La solution est de stocker le cache dans un système externe comme « Memcached » ou « Redis ». Les modules contribués « Redis » et « Memcache API and Integration » rendent leurs mises en place très simples.
Si vous voulez aller plus loin sur le cache Drupal, nous avons écrit un article très détaillé sur le sujet, avec notamment les notions liées à l’invalidation avec les cache-tags et autres.
Pour résumer Drupal et le GreenIT
Des points de vigilances…
> Le HTML généré par défaut
- Avoir un thème totalement sur mesure ou surcharger les templates principaux ;
- Éviter les modules comme Views qui génèrent beaucoup de HTML.
> L’utilisation de trop de modules
L’abstraction est inévitable dans des projets Web construits sur des Frameworks ou des CMS. Afin de limiter l’abstraction, nous recommandons fortement de s’appuyer sur des modules contribués de qualités, en quantité limitée.
Pour le reste, il suffit de développer sur mesure en s’appuyant sur les API de Drupal, tout en respectant les bonnes pratiques.
… Et des points forts
> La gestion des assets CSS et JS
Drupal offre nativement les outils pour combiner les deux exigences suivantes :
- Éviter le CSS et le JavaScript inutilisé ;
- Agréger au maximum les CSS et JavaScript.
Cela nécessite que les équipes de développement appliquent un fonctionnement par librairies, mais le jeu en vaut la chandelle.
> La gestion des images
Drupal offre une gestion très avancée des images avec des styles paramétrables et la possibilité de générer facilement des balises « pictures ». Sans oublier les possibilités offertes par les modules contribués comme « WebP ».
> La gestion du cache
Là encore, Drupal nous fournit des fonctionnalités très avancées.
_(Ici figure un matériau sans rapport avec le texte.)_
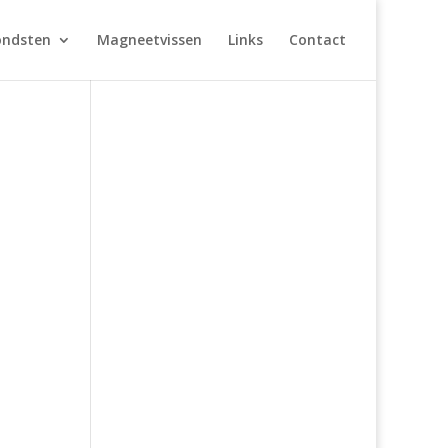
ondsten
Magneetvissen
Links
Contact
Alors que la gestion du cache, et surtout son invalidation, est toujours un défi dans un projet informatique, Drupal nous offre une API très mature, qui gère du tag, des durées, des contextes et qui peut également être interfacée en frontal.
En conclusion, Drupal garantit un environnement propice à la sobriété numérique, avec des outils intégrés et une flexibilité accrue pour personnaliser les développements. Cependant, il est crucial de rester vigilant sur le HTML généré par défaut et de limiter l'utilisation excessive de modules contribués.
Combiner ces précautions avec les fonctionnalités puissantes de Drupal assure de créer des projets Web sobres et performants. En adoptant une approche consciente de la sobriété numérique, les développeurs Drupal peuvent significativement contribuer à la durabilité environnementale du Web.